1949. Nel Quarnero, a pochi chilometri dalla costa croata, c'è un'isola senza alberi. Il vento di Bora l'ha spogliata. Si chiama Goli Otok — l'Isola Calva. Tito la sceglie per costruire il suo gulag.
Dopo la rottura con Stalin del 1948, Tito inizia ad arrestare chiunque mostri simpatia per l'Unione Sovietica — operai, intellettuali, militanti. Molti sono italiani di Fiume e dell'Istria. Molti non hanno mai fatto nulla.
Luglio 1949. La polizia segreta di Tito — l'UDBA — arriva di notte. Senza mandato, senza spiegazioni. Prelevano il padre di Irene Mestrovich, che ha due anni e mezzo. Suo fratello è nato pochi mesi prima.
La nonna di Irene corre ogni giorno in via Roma a portare biancheria pulita al figlio detenuto. È l'unico contatto. E attraverso quello scambio silenzioso, il padre riesce a nascondere un messaggio.
Goli Otok è spazzata dalla Bora. Nessun albero cresce su questa roccia. I detenuti spaccano pietre tutto il giorno. Ogni colpo di martello deve essere accompagnato da una frase: «Živio Tito, živio partija».
La sera vengono "rieducati" con lezioni dei secondini. Un lavaggio del cervello. Molti escono distrutti. Alcuni non escono affatto.

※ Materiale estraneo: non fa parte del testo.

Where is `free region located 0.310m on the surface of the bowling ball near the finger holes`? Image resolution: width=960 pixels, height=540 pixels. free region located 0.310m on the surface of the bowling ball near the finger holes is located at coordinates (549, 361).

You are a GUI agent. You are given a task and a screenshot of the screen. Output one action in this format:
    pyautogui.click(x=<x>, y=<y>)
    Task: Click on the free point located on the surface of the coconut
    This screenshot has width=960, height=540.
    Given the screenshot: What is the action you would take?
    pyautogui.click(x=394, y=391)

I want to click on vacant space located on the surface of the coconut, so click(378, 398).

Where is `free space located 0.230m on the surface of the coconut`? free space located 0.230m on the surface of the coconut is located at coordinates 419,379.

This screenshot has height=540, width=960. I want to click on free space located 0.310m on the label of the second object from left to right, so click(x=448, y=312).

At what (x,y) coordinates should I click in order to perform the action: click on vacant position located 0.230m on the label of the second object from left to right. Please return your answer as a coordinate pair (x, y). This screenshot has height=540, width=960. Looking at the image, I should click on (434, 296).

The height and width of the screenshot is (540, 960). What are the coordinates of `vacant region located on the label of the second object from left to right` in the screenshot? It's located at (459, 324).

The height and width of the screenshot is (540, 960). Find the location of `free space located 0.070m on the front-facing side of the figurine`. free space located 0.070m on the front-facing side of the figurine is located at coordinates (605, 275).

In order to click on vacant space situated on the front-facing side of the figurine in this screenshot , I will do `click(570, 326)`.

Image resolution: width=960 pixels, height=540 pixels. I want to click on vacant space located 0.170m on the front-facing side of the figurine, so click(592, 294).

Adalbert Lulić racconta della sorte del nonno. Condannato a cinque anni di lavori forzati — prima a Lepoglava, poi a Mileća, infine a Goli Otok. Graziato per il giorno della Repubblica. Tornato a casa. Ma il sistema aveva già devastato la famiglia.
Lo zio di Leonardo Bressan era un partigiano decorato — aveva comandato il battaglione Pino Budicin che liberò la regione. Eppure neanche questo bastò. Sotto pressione dell'UDBA, prese il treno per Belgrado. Sparì.
Chi tornava da Goli Otok doveva tacere. Il sistema lo imponeva: il dossier risultava vuoto, "mai condannato, mai accusato". Come se non fosse successo nulla. Come se non ci fossero stati anni di lavori forzati, umiliazioni, rieducazione forzata.
Il silenzio si sedimentava nelle famiglie. I figli crescevano con un padre diverso — segnato, chiuso, impossibile da raggiungere. Le mogli perdevano il lavoro. Le famiglie venivano sfrattate. La punizione non finiva con la liberazione.
Dopo la dissoluzione della Jugoslavia, la Croazia ha cercato di riconoscere le vittime di Goli Otok. Un "benefit" attraverso la pensione. Il padre di Irene ha fatto domanda da solo — non con le associazioni, perché alcune avevano "messo lo stemma ustascia".
Goli Otok oggi è un'attrazione turistica. Si organizzano escursioni in barca. I muri delle celle sono ancora in piedi. I turisti si fanno selfie.
Le pietre sono ancora lì. E chi le ha spaccate urlandone le lodi al regime — spesso non ne ha potuto parlare per decenni.